À vrai dire, le pauvre chien faisait tellement maigre chère à la maison qu’il était bien excusable de se montrer vorace quand le hasard lui fournissait un supplément de nourriture. Maintenant on traite les chiens comme des personnes ; on leur donne de la bonne soupe et du bon pain. Mais à cette époque on leur permettait seulement de barboter dans l’auge qui contenait la pâtée des cochons, laquelle pâtée était fort claire et peu riche en farine. Comme complément, on faisait sécher au four à leur intention une provision de ces âcres petites pommes que produisent les sauvageons des haies et qu’on appelle ici des croyes.

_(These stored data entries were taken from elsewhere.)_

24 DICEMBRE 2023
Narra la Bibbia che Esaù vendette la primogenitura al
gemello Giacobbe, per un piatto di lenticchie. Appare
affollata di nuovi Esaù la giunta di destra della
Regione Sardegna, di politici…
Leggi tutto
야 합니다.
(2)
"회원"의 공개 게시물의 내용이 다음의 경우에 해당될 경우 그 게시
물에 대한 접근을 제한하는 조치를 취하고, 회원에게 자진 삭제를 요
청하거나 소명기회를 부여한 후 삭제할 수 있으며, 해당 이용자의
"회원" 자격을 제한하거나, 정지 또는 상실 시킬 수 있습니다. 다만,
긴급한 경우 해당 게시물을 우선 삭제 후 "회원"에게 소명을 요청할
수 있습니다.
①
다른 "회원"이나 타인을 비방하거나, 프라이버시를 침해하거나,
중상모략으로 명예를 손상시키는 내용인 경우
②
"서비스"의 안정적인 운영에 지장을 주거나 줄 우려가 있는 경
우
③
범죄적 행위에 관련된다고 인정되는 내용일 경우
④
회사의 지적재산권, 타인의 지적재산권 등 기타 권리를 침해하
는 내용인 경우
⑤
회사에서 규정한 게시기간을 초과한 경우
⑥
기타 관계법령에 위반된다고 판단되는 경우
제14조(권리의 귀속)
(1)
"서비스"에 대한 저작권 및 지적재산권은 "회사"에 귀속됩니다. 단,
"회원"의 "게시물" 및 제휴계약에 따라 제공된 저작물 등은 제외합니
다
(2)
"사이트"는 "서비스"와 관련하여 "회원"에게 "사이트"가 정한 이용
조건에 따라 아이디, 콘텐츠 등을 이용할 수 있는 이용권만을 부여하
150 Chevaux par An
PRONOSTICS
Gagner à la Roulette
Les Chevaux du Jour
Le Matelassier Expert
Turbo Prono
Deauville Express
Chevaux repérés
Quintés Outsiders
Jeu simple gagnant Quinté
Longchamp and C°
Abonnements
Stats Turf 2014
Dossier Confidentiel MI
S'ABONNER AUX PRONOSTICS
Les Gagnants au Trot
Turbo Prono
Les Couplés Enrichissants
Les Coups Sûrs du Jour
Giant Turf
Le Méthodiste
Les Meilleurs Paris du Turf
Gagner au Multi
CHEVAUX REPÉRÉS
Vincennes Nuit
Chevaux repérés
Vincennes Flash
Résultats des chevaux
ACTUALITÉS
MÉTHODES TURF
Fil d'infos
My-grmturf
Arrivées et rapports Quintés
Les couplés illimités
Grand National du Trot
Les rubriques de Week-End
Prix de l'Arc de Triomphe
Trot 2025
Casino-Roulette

On les jugeait d’ailleurs capables de vivre de leur chasse. Quand Médor, au retour des champs, paraissait affamé, quand, à l’heure des repas, il rôdait autour de la table quémandant des croûtes, mon père demandait à la Catherine.

Ol a donc pas rata ?

Ce qui voulait dire :

― Il n’a donc pas fait la chasse aux rats ?

Ma sœur disait non. Alors mon père :

Voué un feignant : si ol avait évu faim, ol aurait ben rata… (C’est un fainéant : s’il avait eu faim il aurait bien raté).

Et il reprenait :

Enfin dounnes-y une croye.

  1. Synonyme de haie, ce terme est toujours employé dans le langage commun.